Participants were vaccinated with placebo (black symbols) or 1 × 10^11 vp AERAS-402 (red symbols) on study day 0, 28, and 280. Blood was collected on study days 56, 280, 308, and at the end of the study (study days 448–664). PBMC were isolate for the measurement of CD4+ (A–C) and CD8+ (D–F) DMSO-subtracted T-cell responses against Ag85A (A, D), Ag85B (B, E), and TB10.4 (C, F) peptide pools using intracellular cytokine staining. Total responses (percentage of cells making any of the three IFN-γ, IL-2, or TNF alone or in combination) are shown as a percentage of the parent population. Fisher’s Exact Test was used to determine responder status. Closed circles (•) represent responders and (X) represents non-responders. Bars represent group median responses. The high-dose AERAS-402 group was compared to placebo at each timepoint using Mann-Whitney U Tests, which were adjusted for multiplicity by T cell and antigen using the Holm method.
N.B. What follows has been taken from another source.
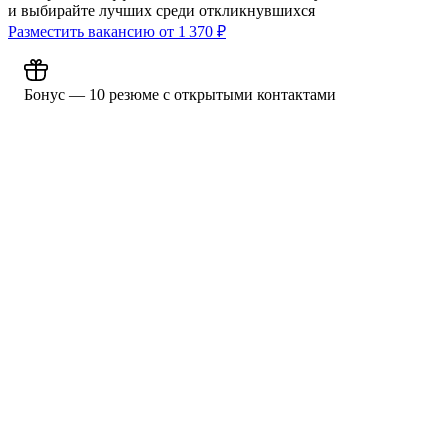
и выбирайте лучших среди откликнувшихся
Разместить вакансию от
1 370
₽
Бонус — 10 резюме с открытыми контактами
P-values are indicated by asterisks: <0.05 (*), <0.01 (**), <0.001 (***), ≤0.0001 (****).

Figure 4.. PBMC T cell ELISpot responses to high dose AERAS-402.
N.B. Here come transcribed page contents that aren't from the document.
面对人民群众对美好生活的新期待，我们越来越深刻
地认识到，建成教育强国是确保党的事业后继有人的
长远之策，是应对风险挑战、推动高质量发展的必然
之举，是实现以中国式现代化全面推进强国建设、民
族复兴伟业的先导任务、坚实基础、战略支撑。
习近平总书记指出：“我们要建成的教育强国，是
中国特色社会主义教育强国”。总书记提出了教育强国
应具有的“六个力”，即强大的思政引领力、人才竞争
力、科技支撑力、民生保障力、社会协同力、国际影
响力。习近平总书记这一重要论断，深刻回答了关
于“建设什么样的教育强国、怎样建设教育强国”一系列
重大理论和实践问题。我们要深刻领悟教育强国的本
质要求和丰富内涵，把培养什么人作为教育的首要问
Participants were vaccinated with placebo (black symbols) or 1 × 10^11 vp AERAS-402 (red symbols) on study day 0, 28, and 280. Blood was collected on study days 56, 280, 308, and at the end of the study (study days 448–664). PBMC were isolate for the measurement of responses against Ag85A (A), Ag85B (B), and TB10.4 (C) peptide pools. Total spot-forming units (SFU) were background- (DMSO stimulation) subtracted and plotted. Fisher’s Exact Test was used to determine responder status. Closed circles (•) represent responders and (X) represents non-responders. Bars represent group median responses. High-dose AERAS-402 and placebo were compared at each timepoint using Mann-Whitney U Tests and adjusted for multiplicity by antigen using the Holm method. P-values are indicated by asterisks: <0.05 (*), <0.01 (**), <0.001 (***), ≤0.0001 (****).

Figure 5.. Polyfunctional analysis of PBMC T cell responses on days 308 and at the end of the study.

Participants were vaccinated with placebo (black symbols) or 1 × 10^11 vp AERAS-402 (red symbols) on study day 0, 28, and 280. Blood was collected on study day 308 (A, C) and at the end of the study (study days 448–664; B, D). PBMC were isolate for the measurement of CD4+ (A,B) and CD8+ (C,D) responses against the Ag85B peptide pool by intracellular cytokine staining. Boolean gating was performed to obtain the percentage of cells making IFN- γ, IL-2, or TNF alone or in combination. Symbols represent individual responses for each possible cytokine combination. Bars represent group median responses.

Figure 6.. Antibody responses following vaccination with high dose AERAS-402.

Participants were vaccinated with placebo (black symbols) or 1 × 10^11 vp AERAS-402 (red symbols) on study day 0, 28, and 280. Blood was collected on study days 56, 280, 308, and at the end of the study (study days 448–664). Plasma was isolate for the measurement of antibody responses against Ag85A (A), Ag85B (B), and TB10.4 (C) by antigen-specific ELISA. The OD values, which correspond to the concentration of the antigen-specific antibodies in the plasma, are plotted. Symbols represent individual responses. Bars represent group median responses. Statistical significance of change in antibody response over time was determined initially by Friedman analysis. Then changes from baseline by timepoint were analyzed using Wilcoxon signed-rank tests and adjusted for multiplicity by antigen using the Holm method. High-dose AERAS-402 was then compared to placebo at each timepoint using Mann-Whitney U Tests, which were adjusted for multiplicity by antigen using the Holm method. P-values are indicated by asterisks: <0.05 (*), <0.01 (**), <0.001 (***), ≤0.0001 (****).